Task input below:

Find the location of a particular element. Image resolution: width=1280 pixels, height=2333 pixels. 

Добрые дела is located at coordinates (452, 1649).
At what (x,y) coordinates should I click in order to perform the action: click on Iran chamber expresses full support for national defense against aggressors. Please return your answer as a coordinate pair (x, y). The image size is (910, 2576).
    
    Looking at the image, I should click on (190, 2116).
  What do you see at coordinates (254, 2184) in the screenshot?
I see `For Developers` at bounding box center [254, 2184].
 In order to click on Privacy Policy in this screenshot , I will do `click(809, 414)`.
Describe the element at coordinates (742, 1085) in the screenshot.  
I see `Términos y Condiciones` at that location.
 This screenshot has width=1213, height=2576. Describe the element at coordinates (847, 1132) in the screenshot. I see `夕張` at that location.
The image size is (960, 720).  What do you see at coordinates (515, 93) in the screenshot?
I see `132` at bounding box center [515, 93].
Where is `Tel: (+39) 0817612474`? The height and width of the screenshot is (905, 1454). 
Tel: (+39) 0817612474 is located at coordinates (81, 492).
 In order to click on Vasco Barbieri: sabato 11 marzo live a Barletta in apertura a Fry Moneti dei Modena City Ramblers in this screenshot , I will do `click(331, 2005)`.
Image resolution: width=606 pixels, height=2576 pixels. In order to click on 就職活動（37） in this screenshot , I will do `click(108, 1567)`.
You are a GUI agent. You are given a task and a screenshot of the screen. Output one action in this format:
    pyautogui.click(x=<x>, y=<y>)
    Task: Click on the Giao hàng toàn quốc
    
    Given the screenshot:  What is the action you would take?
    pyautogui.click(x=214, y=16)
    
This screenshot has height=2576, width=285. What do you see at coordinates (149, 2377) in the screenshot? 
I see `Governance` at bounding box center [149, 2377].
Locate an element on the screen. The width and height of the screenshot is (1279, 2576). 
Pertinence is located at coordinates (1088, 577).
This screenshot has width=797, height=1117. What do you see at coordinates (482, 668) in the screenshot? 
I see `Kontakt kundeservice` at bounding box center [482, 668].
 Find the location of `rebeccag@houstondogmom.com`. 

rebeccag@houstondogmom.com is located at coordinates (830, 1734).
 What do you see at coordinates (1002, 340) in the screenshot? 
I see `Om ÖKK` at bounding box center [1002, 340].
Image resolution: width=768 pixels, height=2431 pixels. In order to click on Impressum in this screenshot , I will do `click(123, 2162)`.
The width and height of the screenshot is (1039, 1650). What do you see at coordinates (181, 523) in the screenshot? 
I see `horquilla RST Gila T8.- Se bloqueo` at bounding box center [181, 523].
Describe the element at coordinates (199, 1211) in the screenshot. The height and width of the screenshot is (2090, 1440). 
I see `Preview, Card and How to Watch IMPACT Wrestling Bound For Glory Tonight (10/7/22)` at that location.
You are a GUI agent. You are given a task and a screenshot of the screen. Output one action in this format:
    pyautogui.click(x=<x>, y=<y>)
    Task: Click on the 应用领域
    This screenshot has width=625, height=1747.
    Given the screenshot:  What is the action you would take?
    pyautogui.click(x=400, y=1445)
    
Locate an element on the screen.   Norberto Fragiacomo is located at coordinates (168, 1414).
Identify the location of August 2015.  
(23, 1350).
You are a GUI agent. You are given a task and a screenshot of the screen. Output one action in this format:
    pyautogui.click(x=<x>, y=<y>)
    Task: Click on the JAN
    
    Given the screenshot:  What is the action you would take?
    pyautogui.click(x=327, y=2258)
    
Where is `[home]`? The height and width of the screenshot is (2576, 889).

End of Task input.

◆ Task statement
An exact transcript of all the records is the expected result.

◆ Your solution
Find the location of a particular element. Image resolution: width=1280 pixels, height=2333 pixels. 

Добрые дела is located at coordinates (452, 1649).
At what (x,y) coordinates should I click in order to perform the action: click on Iran chamber expresses full support for national defense against aggressors. Please return your answer as a coordinate pair (x, y). The image size is (910, 2576).
    
    Looking at the image, I should click on (190, 2116).
  What do you see at coordinates (254, 2184) in the screenshot?
I see `For Developers` at bounding box center [254, 2184].
 In order to click on Privacy Policy in this screenshot , I will do `click(809, 414)`.
Describe the element at coordinates (742, 1085) in the screenshot.  
I see `Términos y Condiciones` at that location.
 This screenshot has width=1213, height=2576. Describe the element at coordinates (847, 1132) in the screenshot. I see `夕張` at that location.
The image size is (960, 720).  What do you see at coordinates (515, 93) in the screenshot?
I see `132` at bounding box center [515, 93].
Where is `Tel: (+39) 0817612474`? The height and width of the screenshot is (905, 1454). 
Tel: (+39) 0817612474 is located at coordinates (81, 492).
 In order to click on Vasco Barbieri: sabato 11 marzo live a Barletta in apertura a Fry Moneti dei Modena City Ramblers in this screenshot , I will do `click(331, 2005)`.
Image resolution: width=606 pixels, height=2576 pixels. In order to click on 就職活動（37） in this screenshot , I will do `click(108, 1567)`.
You are a GUI agent. You are given a task and a screenshot of the screen. Output one action in this format:
    pyautogui.click(x=<x>, y=<y>)
    Task: Click on the Giao hàng toàn quốc
    
    Given the screenshot:  What is the action you would take?
    pyautogui.click(x=214, y=16)
    
This screenshot has height=2576, width=285. What do you see at coordinates (149, 2377) in the screenshot? 
I see `Governance` at bounding box center [149, 2377].
Locate an element on the screen. The width and height of the screenshot is (1279, 2576). 
Pertinence is located at coordinates (1088, 577).
This screenshot has width=797, height=1117. What do you see at coordinates (482, 668) in the screenshot? 
I see `Kontakt kundeservice` at bounding box center [482, 668].
 Find the location of `rebeccag@houstondogmom.com`. 

rebeccag@houstondogmom.com is located at coordinates (830, 1734).
 What do you see at coordinates (1002, 340) in the screenshot? 
I see `Om ÖKK` at bounding box center [1002, 340].
Image resolution: width=768 pixels, height=2431 pixels. In order to click on Impressum in this screenshot , I will do `click(123, 2162)`.
The width and height of the screenshot is (1039, 1650). What do you see at coordinates (181, 523) in the screenshot? 
I see `horquilla RST Gila T8.- Se bloqueo` at bounding box center [181, 523].
Describe the element at coordinates (199, 1211) in the screenshot. The height and width of the screenshot is (2090, 1440). 
I see `Preview, Card and How to Watch IMPACT Wrestling Bound For Glory Tonight (10/7/22)` at that location.
You are a GUI agent. You are given a task and a screenshot of the screen. Output one action in this format:
    pyautogui.click(x=<x>, y=<y>)
    Task: Click on the 应用领域
    This screenshot has width=625, height=1747.
    Given the screenshot:  What is the action you would take?
    pyautogui.click(x=400, y=1445)
    
Locate an element on the screen.   Norberto Fragiacomo is located at coordinates (168, 1414).
Identify the location of August 2015.  
(23, 1350).
You are a GUI agent. You are given a task and a screenshot of the screen. Output one action in this format:
    pyautogui.click(x=<x>, y=<y>)
    Task: Click on the JAN
    
    Given the screenshot:  What is the action you would take?
    pyautogui.click(x=327, y=2258)
    
Where is `[home]`? The height and width of the screenshot is (2576, 889).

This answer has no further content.